• **What needs to be done**
State how many lines in the entries below contain "электронном". Write nothing but the number.

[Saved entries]

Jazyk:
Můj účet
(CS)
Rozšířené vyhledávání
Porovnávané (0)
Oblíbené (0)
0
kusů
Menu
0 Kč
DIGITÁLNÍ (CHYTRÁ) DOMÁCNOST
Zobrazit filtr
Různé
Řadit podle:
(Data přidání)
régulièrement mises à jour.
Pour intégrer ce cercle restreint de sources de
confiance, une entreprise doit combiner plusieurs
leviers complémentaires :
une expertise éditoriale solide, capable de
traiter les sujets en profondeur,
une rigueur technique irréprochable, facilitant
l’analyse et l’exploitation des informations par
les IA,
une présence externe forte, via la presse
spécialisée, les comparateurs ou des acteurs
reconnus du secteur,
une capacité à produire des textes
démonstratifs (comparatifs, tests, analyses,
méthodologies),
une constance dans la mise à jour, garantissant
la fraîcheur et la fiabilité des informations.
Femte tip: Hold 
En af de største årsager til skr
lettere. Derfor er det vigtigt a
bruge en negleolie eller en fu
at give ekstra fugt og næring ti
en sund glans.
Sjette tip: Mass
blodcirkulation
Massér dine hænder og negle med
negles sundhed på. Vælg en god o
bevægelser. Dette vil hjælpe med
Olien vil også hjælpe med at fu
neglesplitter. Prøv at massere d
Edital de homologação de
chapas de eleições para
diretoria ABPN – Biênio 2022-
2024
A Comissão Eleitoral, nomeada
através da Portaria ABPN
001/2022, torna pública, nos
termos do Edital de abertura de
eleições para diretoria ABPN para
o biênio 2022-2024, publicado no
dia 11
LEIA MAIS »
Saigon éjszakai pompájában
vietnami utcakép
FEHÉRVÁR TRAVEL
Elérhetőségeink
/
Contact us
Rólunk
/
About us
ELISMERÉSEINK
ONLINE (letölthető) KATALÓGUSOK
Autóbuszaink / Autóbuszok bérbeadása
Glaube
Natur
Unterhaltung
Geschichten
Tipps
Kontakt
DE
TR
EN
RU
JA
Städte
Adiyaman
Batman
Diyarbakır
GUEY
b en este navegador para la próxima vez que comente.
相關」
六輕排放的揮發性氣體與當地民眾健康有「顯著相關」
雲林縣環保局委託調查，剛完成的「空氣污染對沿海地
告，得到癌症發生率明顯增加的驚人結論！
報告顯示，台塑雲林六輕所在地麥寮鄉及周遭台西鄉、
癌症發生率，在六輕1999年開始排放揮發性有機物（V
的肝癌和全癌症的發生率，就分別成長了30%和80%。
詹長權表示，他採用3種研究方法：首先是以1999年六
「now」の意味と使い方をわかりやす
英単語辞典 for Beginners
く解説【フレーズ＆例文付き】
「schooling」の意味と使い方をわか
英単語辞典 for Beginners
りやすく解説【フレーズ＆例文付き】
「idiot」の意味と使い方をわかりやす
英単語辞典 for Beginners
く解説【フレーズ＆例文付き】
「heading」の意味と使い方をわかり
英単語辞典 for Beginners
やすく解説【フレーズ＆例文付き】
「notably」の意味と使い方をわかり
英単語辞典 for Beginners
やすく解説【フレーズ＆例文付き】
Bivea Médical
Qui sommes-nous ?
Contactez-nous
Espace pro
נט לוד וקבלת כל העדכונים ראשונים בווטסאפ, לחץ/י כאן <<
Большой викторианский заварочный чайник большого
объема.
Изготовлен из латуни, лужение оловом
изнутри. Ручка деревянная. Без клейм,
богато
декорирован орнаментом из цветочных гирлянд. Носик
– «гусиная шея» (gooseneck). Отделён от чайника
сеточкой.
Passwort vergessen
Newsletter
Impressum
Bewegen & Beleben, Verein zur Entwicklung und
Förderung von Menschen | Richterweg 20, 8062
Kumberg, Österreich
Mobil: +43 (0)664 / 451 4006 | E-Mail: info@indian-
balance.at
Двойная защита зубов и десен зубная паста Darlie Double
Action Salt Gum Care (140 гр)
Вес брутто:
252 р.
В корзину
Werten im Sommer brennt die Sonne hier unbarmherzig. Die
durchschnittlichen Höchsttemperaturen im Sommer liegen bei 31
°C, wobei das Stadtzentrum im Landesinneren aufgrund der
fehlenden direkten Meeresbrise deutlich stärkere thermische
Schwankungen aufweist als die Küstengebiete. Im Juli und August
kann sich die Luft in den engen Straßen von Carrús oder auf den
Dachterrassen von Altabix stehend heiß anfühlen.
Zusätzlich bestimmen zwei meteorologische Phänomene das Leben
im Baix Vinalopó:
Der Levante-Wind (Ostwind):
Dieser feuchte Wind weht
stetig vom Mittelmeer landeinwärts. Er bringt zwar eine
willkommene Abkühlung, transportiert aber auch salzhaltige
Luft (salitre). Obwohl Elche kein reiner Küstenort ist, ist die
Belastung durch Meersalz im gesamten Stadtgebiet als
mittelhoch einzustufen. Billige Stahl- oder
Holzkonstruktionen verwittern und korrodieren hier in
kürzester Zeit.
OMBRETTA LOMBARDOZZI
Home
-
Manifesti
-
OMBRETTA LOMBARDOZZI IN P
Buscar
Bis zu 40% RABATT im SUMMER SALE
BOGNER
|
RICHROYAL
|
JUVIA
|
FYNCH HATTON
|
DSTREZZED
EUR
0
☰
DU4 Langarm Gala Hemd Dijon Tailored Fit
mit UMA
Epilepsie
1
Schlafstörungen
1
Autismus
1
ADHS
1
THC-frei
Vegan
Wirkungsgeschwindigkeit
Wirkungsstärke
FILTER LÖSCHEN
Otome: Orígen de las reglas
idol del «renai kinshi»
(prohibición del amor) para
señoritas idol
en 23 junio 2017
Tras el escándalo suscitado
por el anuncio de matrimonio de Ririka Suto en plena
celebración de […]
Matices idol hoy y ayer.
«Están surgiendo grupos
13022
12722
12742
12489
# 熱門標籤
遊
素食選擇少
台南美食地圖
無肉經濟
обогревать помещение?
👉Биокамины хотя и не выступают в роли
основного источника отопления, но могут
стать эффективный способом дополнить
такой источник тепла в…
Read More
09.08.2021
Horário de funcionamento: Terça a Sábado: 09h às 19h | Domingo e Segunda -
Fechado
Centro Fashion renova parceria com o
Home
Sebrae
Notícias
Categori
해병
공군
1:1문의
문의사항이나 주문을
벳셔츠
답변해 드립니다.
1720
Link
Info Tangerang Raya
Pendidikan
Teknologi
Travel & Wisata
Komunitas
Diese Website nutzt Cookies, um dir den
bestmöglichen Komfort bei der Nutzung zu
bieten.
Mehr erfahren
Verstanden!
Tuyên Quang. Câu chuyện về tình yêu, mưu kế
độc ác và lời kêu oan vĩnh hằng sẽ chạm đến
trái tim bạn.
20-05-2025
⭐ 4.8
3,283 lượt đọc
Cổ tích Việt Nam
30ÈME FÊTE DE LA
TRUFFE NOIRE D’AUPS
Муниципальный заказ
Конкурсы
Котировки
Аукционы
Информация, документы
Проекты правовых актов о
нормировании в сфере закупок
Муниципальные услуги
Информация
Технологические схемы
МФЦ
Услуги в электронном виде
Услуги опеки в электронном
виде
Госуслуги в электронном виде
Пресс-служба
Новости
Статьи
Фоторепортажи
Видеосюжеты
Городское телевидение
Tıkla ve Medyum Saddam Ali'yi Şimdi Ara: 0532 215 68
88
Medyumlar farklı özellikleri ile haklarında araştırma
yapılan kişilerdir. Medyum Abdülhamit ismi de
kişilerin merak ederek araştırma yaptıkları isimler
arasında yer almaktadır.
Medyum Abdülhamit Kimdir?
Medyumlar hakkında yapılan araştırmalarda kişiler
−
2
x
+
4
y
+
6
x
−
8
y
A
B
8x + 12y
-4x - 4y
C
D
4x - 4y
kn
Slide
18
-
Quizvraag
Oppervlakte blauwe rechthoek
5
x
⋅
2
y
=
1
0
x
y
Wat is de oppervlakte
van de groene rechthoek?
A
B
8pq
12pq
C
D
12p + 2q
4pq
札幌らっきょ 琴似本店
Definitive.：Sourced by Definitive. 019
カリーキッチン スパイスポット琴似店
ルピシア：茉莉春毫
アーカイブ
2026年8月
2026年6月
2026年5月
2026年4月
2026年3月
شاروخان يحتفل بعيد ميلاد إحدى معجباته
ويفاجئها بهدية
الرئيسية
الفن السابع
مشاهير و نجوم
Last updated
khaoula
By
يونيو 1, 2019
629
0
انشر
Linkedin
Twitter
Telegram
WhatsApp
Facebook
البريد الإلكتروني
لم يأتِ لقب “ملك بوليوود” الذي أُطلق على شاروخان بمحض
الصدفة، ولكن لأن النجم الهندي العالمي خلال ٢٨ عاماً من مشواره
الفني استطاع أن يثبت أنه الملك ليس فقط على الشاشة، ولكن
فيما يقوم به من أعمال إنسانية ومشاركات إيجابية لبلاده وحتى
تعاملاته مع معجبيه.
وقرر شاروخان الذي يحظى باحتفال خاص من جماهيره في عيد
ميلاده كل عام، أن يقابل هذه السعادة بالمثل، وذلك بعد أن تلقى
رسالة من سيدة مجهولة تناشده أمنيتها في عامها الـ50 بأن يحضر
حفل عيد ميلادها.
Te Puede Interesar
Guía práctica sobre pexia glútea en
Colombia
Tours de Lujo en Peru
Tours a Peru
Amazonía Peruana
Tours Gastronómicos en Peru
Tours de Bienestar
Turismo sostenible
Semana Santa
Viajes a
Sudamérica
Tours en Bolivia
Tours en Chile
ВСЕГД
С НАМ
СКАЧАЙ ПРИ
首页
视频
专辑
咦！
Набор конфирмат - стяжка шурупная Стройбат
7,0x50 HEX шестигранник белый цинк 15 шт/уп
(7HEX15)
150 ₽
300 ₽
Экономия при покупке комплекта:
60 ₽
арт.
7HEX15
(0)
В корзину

• **Answer section**
3